WHAT TO PRODUCE:
From the entries below, gather each line containing the word "Sitzung".

PROVIDED DATA:
⁂
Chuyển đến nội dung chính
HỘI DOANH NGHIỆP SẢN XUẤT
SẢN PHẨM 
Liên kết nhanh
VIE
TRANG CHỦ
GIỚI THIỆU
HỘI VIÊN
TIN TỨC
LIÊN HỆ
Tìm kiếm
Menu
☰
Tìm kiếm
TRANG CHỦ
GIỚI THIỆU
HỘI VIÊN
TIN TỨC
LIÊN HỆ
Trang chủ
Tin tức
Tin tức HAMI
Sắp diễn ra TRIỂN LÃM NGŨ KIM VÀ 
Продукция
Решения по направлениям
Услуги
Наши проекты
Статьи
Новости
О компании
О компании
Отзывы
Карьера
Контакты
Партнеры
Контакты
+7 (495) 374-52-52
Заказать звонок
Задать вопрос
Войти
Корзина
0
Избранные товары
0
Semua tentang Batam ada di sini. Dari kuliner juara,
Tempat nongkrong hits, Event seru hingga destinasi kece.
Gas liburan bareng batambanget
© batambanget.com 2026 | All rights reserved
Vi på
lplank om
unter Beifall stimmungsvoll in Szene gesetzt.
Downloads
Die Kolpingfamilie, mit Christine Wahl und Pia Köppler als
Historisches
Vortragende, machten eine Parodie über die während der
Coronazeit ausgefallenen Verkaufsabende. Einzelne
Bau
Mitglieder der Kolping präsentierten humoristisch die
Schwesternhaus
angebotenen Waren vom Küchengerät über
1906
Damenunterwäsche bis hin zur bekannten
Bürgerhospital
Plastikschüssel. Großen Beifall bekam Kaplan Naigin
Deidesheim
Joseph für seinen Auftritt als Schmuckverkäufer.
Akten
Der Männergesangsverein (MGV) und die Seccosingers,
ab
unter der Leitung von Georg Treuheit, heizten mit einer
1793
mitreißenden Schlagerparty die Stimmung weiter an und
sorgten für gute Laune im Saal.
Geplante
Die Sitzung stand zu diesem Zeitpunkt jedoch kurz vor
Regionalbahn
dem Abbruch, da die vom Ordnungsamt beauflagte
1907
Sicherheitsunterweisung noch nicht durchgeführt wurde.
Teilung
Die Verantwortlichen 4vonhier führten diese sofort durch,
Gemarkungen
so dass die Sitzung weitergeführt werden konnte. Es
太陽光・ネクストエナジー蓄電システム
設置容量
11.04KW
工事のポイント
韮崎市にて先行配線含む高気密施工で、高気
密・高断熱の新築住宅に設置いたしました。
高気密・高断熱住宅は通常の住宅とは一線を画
⁂
ANSWER SPACE:
Die Sitzung stand zu diesem Zeitpunkt jedoch kurz vor
so dass die Sitzung weitergeführt werden konnte. Es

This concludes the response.